ThomasDickey / original-mawk

bug-reports for mawk (originally on GoogleCode)
http://invisible-island.net/mawk/mawk.html
17 stars 2 forks source link

buffer overread in scan.c with `mawk -f <large file>` #77

Closed jcowgill closed 2 weeks ago

jcowgill commented 3 months ago

If you compile mawk with clang and CFLAGS=-fsanitize=memory LDFLAGS=-fsanitize=memory, then mawk errors out when you do this:

# Create an 8K file filled with newlines
$ yes '' | head -c 8192 > test-file.awk
$ ./mawk -f ./test-file.awk
==1809148==WARNING: MemorySanitizer: use-of-uninitialized-value
    #0 0x5627a6c1ab64 in eat_nl /tmp/mawk-snapshots/scan.c:283:28
    #1 0x5627a6c1a3d7 in scan_init /tmp/mawk-snapshots/scan.c:141:5
    #2 0x5627a6c58230 in process_cmdline /tmp/mawk-snapshots/init.c:678:2
    #3 0x5627a6c55978 in initialize /tmp/mawk-snapshots/init.c:757:5
    #4 0x5627a6c2967d in main /tmp/mawk-snapshots/main.c:47:5
    #5 0x7fd2dfc016c9 in __libc_start_call_main csu/../sysdeps/nptl/libc_start_call_main.h:58:16
    #6 0x7fd2dfc01784 in __libc_start_main csu/../csu/libc-start.c:360:3
    #7 0x5627a6b79460 in _start (/tmp/mawk-snapshots/mawk+0x1f460) (BuildId: eae046c11f8fd6dfba6206353fdca87929bcc692)

SUMMARY: MemorySanitizer: use-of-uninitialized-value /tmp/mawk-snapshots/scan.c:283:28 in eat_nl
Exiting

I think this started happening after the fix for https://github.com/ThomasDickey/original-mawk/issues/71 went in.

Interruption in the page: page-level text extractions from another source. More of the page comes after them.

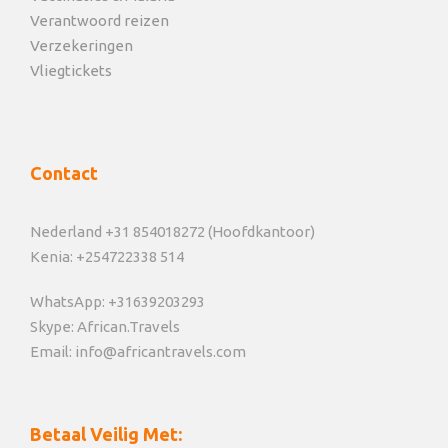
Verantwoord reizen
Verzekeringen
Vliegtickets
Contact
Nederland +31 854018272 (Hoofdkantoor)
Kenia: +254722338 514
WhatsApp: +31639203293
Skype: African.Travels
Email: info@africantravels.com
Betaal Veilig Met:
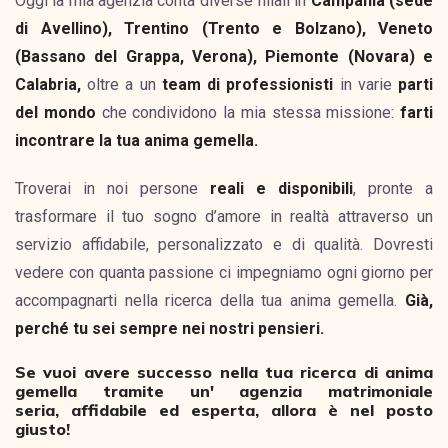
Oggi la mia agenzia conta diverse filiali in
Campania (sede
di Avellino), Trentino (Trento e Bolzano), Veneto
(Bassano del Grappa, Verona), Piemonte (Novara) e
Calabria,
oltre a un
team di professionisti
in varie
parti
del mondo
che condividono la mia stessa missione:
farti
incontrare la tua anima gemella.
Troverai in noi persone
reali e disponibili
, pronte a
trasformare il tuo sogno d’amore in realtà attraverso un
servizio affidabile, personalizzato e di qualità. Dovresti
vedere con quanta passione ci impegniamo ogni giorno per
accompagnarti nella ricerca della tua anima gemella.
Già,
perché tu sei sempre nei nostri pensieri.
Se vuoi avere successo nella tua ricerca di anima
gemella tramite un' agenzia matrimoniale
seria, affidabile ed esperta, allora è nel posto
giusto!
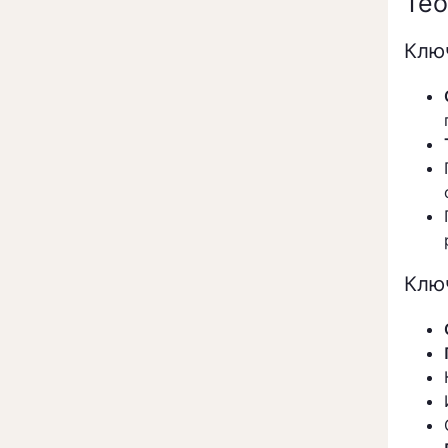
Тео
Клю
Клю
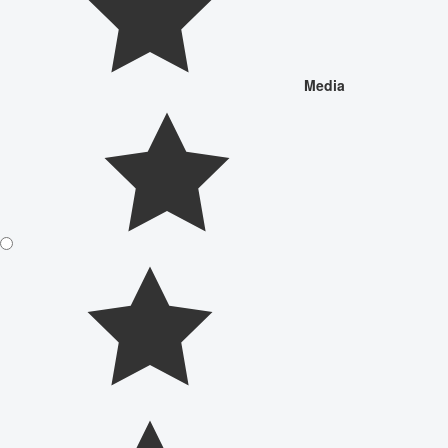
Media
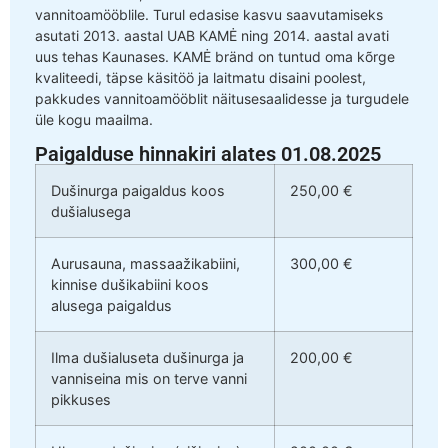
vannitoamööblile. Turul edasise kasvu saavutamiseks
asutati 2013. aastal UAB KAMĖ ning 2014. aastal avati
uus tehas Kaunases. KAMĖ bränd on tuntud oma kõrge
kvaliteedi, täpse käsitöö ja laitmatu disaini poolest,
pakkudes vannitoamööblit näitusesaalidesse ja turgudele
üle kogu maailma.
Paigalduse hinnakiri alates 01.08.2025
Dušinurga paigaldus koos
250,00 €
dušialusega
Aurusauna, massaažikabiini,
300,00 €
kinnise dušikabiini koos
alusega paigaldus
Ilma dušialuseta dušinurga ja
200,00 €
vanniseina mis on terve vanni
pikkuses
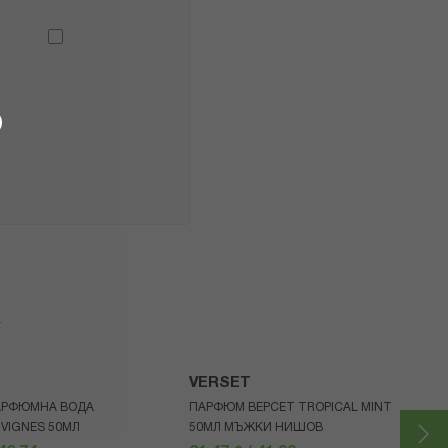
я
VERSET
АРФЮМНА ВОДА
ПАРФЮМ ВЕРСЕТ TROPICAL MINT
 VIGNES 50МЛ
50МЛ МЪЖКИ НИШОВ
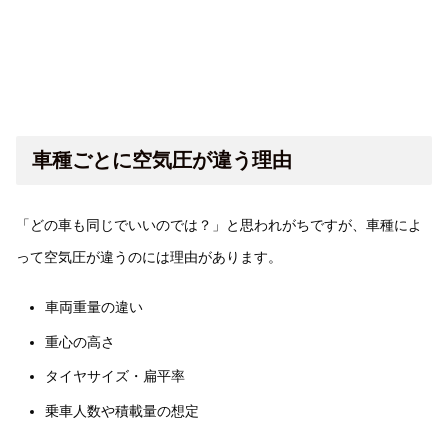
車種ごとに空気圧が違う理由
「どの車も同じでいいのでは？」と思われがちですが、車種によ
って空気圧が違うのには理由があります。
車両重量の違い
重心の高さ
タイヤサイズ・扁平率
乗車人数や積載量の想定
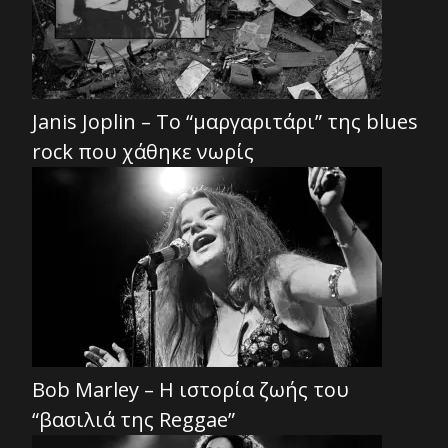
Janis Joplin – Το “μαργαριτάρι” της blues
rock που χάθηκε νωρίς
Bob Marley – Η ιστορία ζωής του
“βασιλιά της Reggae”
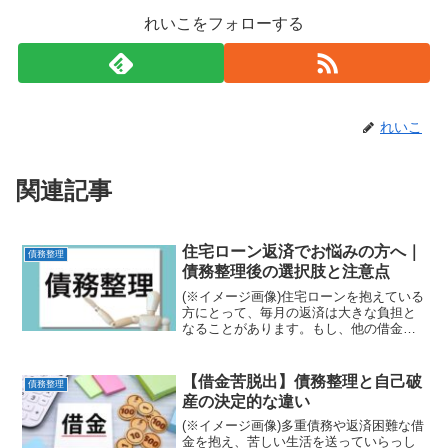
れいこをフォローする
れいこ
関連記事
住宅ローン返済でお悩みの方へ｜
債務整理
債務整理後の選択肢と注意点
(※イメージ画像)住宅ローンを抱えている
方にとって、毎月の返済は大きな負担と
なることがあります。もし、他の借金も
重なり、返済が困難になった場合、「債
務整理」という選択肢が頭をよぎるかも
しれません。しかし、多くの方が気にな
【借金苦脱出】債務整理と自己破
債務整理
るのは「債務整理をす...
産の決定的な違い
(※イメージ画像)多重債務や返済困難な借
金を抱え、苦しい生活を送っていらっし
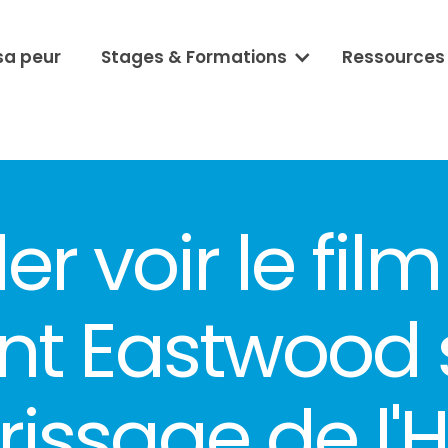
sa peur
Stages & Formations
Ressources
ler voir le film
int Eastwood 
rissage de l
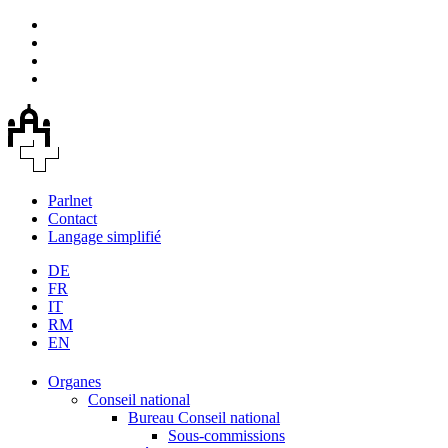
Parlnet
Contact
Langage simplifié
DE
FR
IT
RM
EN
Organes
Conseil national
Bureau Conseil national
Sous-commissions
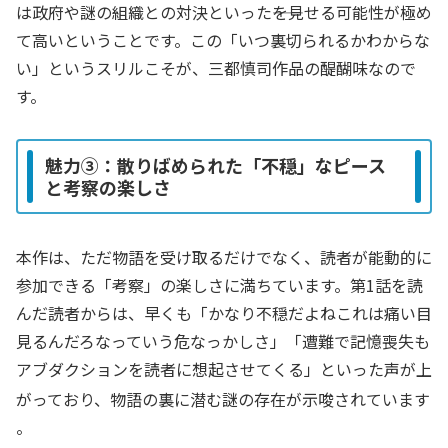
は政府や謎の組織との対決といった――を見せる可能性が極め
て高いということです。この「いつ裏切られるかわからな
い」というスリルこそが、三都慎司作品の醍醐味なので
す。
魅力③：散りばめられた「不穏」なピース
と考察の楽しさ
本作は、ただ物語を受け取るだけでなく、読者が能動的に
参加できる「考察」の楽しさに満ちています。第1話を読
んだ読者からは、早くも「かなり不穏だよねこれは痛い目
見るんだろなっていう危なっかしさ」「遭難で記憶喪失も
アブダクションを読者に想起させてくる」といった声が上
がっており、物語の裏に潜む謎の存在が示唆されています
。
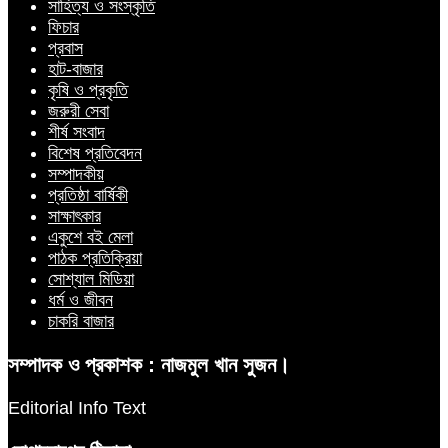
সাহিত্য ও সংস্কৃতি
ফিচার
প্রবাস
হাট-বাজার
কৃষি ও প্রকৃতি
জরুরী সেবা
শীর্ষ সংবাদ
বিশেষ প্রতিবেদন
সম্পাদকীয়
প্রতিষ্ঠা বার্ষিকী
সাক্ষাৎকার
একুশে বই মেলা
পাঠক প্রতিক্রিয়া
সোশ্যাল মিডিয়া
ধর্ম ও জীবন
চাকরি বাজার
সম্পাদক ও প্রকাশক : নাজমুল খান সুজন।
Editorial Info Text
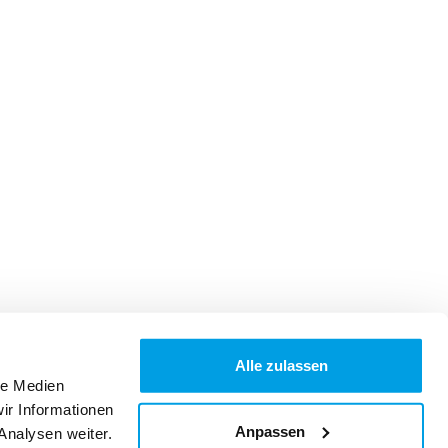
Alle zulassen
le Medien
ir Informationen
Anpassen
Analysen weiter.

In the code path for the -f option involving scan_init and scan_fillbuff, nobody clears the final buffer byte to zero anymore for input files over 4096 bytes. The null terminator is only added for the final 4k chunk.

This change fixes this bug for me:

--- a/scan.c
+++ b/scan.c
@@ -213,6 +213,8 @@ scan_fillbuff(void)
        /* make sure eof is terminated */
        buffer[r] = '\n';
        buffer[r + 1] = 0;
+    } else {
+       buffer[r] = 0;
     }
 }

I originally ran into this trying to compile ncurses and getting some very strange mawk errors. It turns out I had GLIBC_TUNABLES=glibc.malloc.perturb=42 in my environment which was causing glibc malloc to randomize its returned memory and triggering this bug. You might also be able to reproduce something with that set.

I am using 20240123 on Debian unstable.

ThomasDickey commented 3 months ago

thanks - I can reproduce the issue with valgrind, and with that change don't see any problem with that testcase or my usual regression tests.

ThomasDickey commented 2 weeks ago

https://invisible-island.net/mawk/CHANGES.html#t20240622